The Captain and the Lyndsays never joined the dancers; but it was a pretty sight to watch them leaping and springing, full of agility and life, beneath the clear beams of the summer moon.

The foremost in these nightly revels was a young highlander called Tam Grant, who never gave over while a female in the ship could continue on her legs. If he lacked a partner he would seize hold of the old beldame, Granny Williamson, and twist and twirl her around at top speed, never heeding the kicking, scratching, and shrieking of the withered old crone. Setting to her, and nodding at her with the tassel of the red nightcap he wore, hanging so jauntily over his left eye, that it would have made the fortune of a comic actor to imitate—he was a perfect impersonification of mischief and wild mirth.

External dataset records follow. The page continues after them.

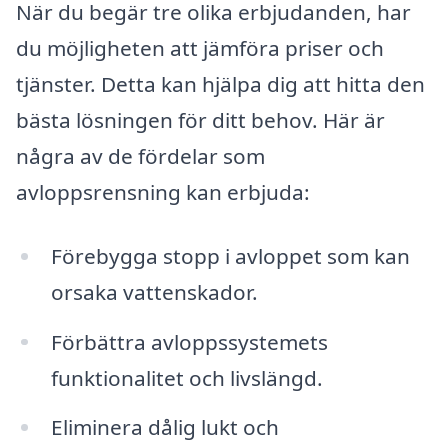
När du begär tre olika erbjudanden, har
du möjligheten att jämföra priser och
tjänster. Detta kan hjälpa dig att hitta den
bästa lösningen för ditt behov. Här är
några av de fördelar som
avloppsrensning kan erbjuda:
Förebygga stopp i avloppet som kan
orsaka vattenskador.
Förbättra avloppssystemets
funktionalitet och livslängd.
Eliminera dålig lukt och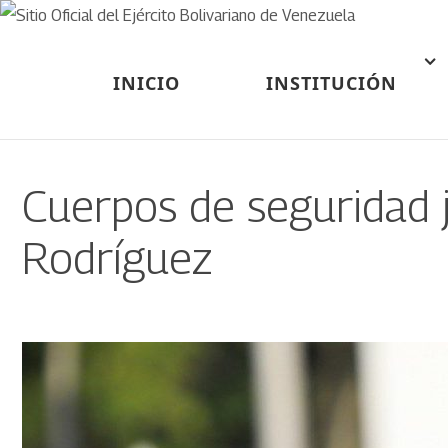
INICIO
INSTITUCIÓN
Cuerpos de seguridad j
Rodríguez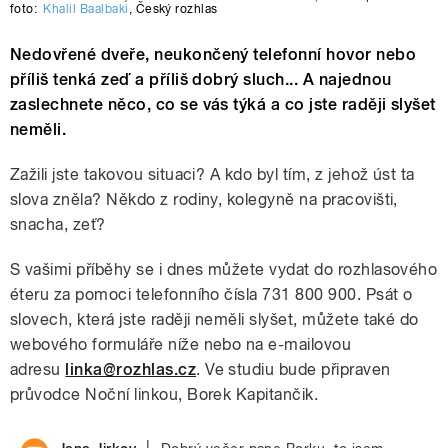
foto:
Khalil Baalbaki
,
Český rozhlas
Nedovřené dveře, neukončený telefonní hovor nebo
příliš tenká zeď a příliš dobrý sluch... A najednou
zaslechnete něco, co se vás týká a co jste raději slyšet
neměli.
Zažili jste takovou situaci? A kdo byl tím, z jehož úst ta
slova zněla? Někdo z rodiny, kolegyně na pracovišti,
snacha, zeť?
S vašimi příběhy se i dnes můžete vydat do rozhlasového
éteru za pomoci telefonního čísla 731 800 900. Psát o
slovech, která jste raději neměli slyšet, můžete také do
webového formuláře níže nebo na e-mailovou
adresu
linka@rozhlas.cz
. Ve studiu bude připraven
průvodce Noční linkou, Borek Kapitančik.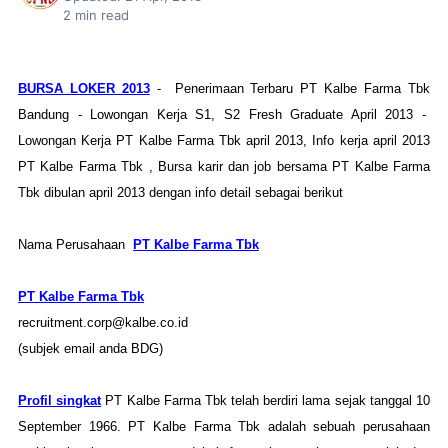
2
min read
BURSA LOKER 2013
- Penerimaan Terbaru PT Kalbe Farma Tbk
Bandung - Lowongan Kerja S1, S2 Fresh Graduate April 2013 -
Lowongan Kerja PT Kalbe Farma Tbk april 2013, Info kerja april 2013
PT Kalbe Farma Tbk , Bursa karir dan job bersama PT Kalbe Farma
Tbk dibulan april 2013 dengan info detail sebagai berikut
Nama Perusahaan
PT Kalbe Farma Tbk
PT Kalbe Farma Tbk
recruitment.corp@kalbe.co.id
(subjek email anda BDG)
Profil singkat
PT Kalbe Farma Tbk telah berdiri lama sejak tanggal 10
September 1966. PT Kalbe Farma Tbk adalah sebuah perusahaan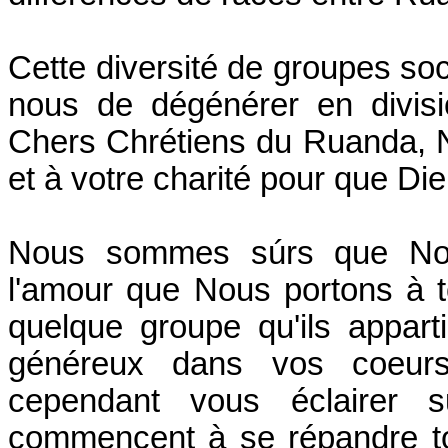
Cette diversité de groupes soc
nous de dégénérer en divis
Chers Chrétiens du Ruanda, N
et à votre charité pour que D
Nous sommes súrs que Notr
l'amour que Nous portons à 
quelque groupe qu'ils appart
généreux dans vos coeur
cependant vous éclairer 
commencent à se répandre to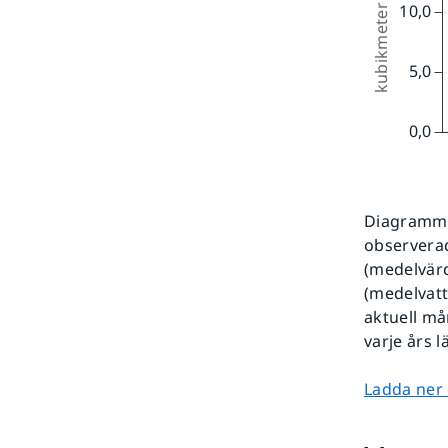
Diagrammet
observerad
(medelvärd
(medelvatt
aktuell må
varje års 
Ladda ner 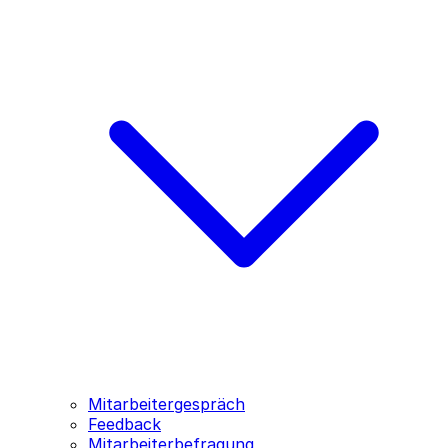
Mitarbeitergespräch
Feedback
Mitarbeiterbefragung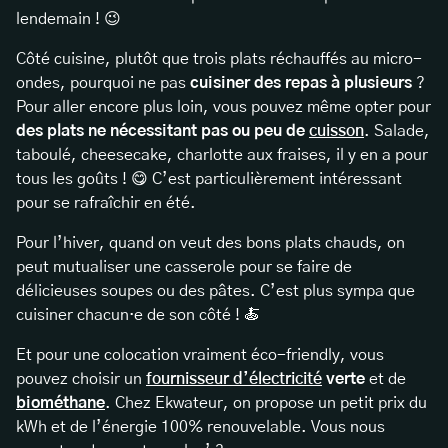
lendemain ! 😉
Côté cuisine, plutôt que trois plats réchauffés au micro-
ondes, pourquoi ne pas
cuisiner des repas à plusieurs
?
Pour aller encore plus loin, vous pouvez même opter pour
des plats ne nécessitant pas ou peu de
cuisson
. Salade,
taboulé, cheesecake, charlotte aux fraises, il y en a pour
tous les goûts ! 😋 C’est particulièrement intéressant
pour se rafraîchir en été.
Pour l’hiver, quand on veut des bons plats chauds, on
peut mutualiser une casserole pour se faire de
délicieuses soupes ou des pâtes. C’est plus sympa que
cuisiner chacun·e de son côté ! 🍝
Et pour une colocation vraiment éco-friendly, vous
pouvez choisir un
fournisseur d’électricité
verte
et de
biométhane
. Chez Ekwateur, on propose un petit prix du
kWh et de l’énergie 100% renouvelable. Vous nous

By-and-by the old granny not only got used to his mad capers, but evidently enjoyed them; and used to challenge Tam for her partner; and if he happened to have engaged a younger and lighter pair of heels, she would retire to her den below, cursing him for a rude fellow, in no lullaby strains.

And there was big Marion, a tall, stout, yellow-haired girl, from Berwickshire, who had ventured out all alone, to cross the wide Atlantic to join her brother in the far west of Canada, who was the admiration of all the sailors on board, and the adored of the two Duncans. Yet she danced just as lightly as a cow, and shook her fat sides and jumped and bounded through the Scotch reels, much in the same fashion that they did, when,

"She up and wolloped o'er the green,
For brawly she could frisk it."

Marion had had many wooers since she came on board; but she laughed at all her lovers, and if they attempted to take any liberties with her, she threatened to call them out if they did not keep their distance, for she had "a lad o' her ain in Canada, an' she didna care a bodle for them an' their clavers."

Yet, in spite of her boasted constancy, it was pretty evident to Flora that Rab Duncan was fiddling his way fast into the buxom Marion's heart; and she thought it more than probable that he would succeed in persuading her to follow his fortunes instead of seeking a home with her brother and her old sweetheart in the far West.

There was one sour-looking puritanical person on board, who regarded the music and dancing with which the poor emigrants beguiled the tedium of the long voyage with silent horror. He was a minister of some dissenting church; but to which of the many he belonged Flora never felt sufficiently interested in the man to inquire. His countenance exhibited a strange mixture of morose ill-humour, shrewdness, and hypocrisy. While he considered himself a vessel of grace chosen and sanctified, he looked upon those around him as vessels of wrath only fitted for destruction. In his eyes they were already damned, and only waited for the execution of their just sentence. Whenever the dancing commenced he went below and brought up his Bible, which he spread most ostentatiously on his knees, turning up the whites of his eyes to heaven, and uttering very audible groans between the pauses in the music. What the subject of his meditations were, is best known to himself: but no one could look at his low head, sly, sinister-looking eyes and malevolent scowl, and imagine him a messenger of the glad tidings that speak of peace and good-will to man. He seemed like one who would rather call down the fire from heaven to destroy, than learn the meaning of the Christ-spoken text—"I will have mercy and not sacrifice."

Between this man and Mr. Lootie a sort of friendship had sprung up. They might constantly be seen about ten o'clock p.m. seated beneath the shade of the boat, wrangling and disputing about contested points of faith, contradicting and denouncing their respective creeds in the most unchristianlike manner, each failing to convince the other, or gain the least upon his opponent.

"That is the religion of words," said Lyndsay, one day to Flora, as they had been for some time silent listeners to one of Mr. S——'s fierce arguments on predestination—"I wonder how that man's actions would agree with his boasted sanctity?"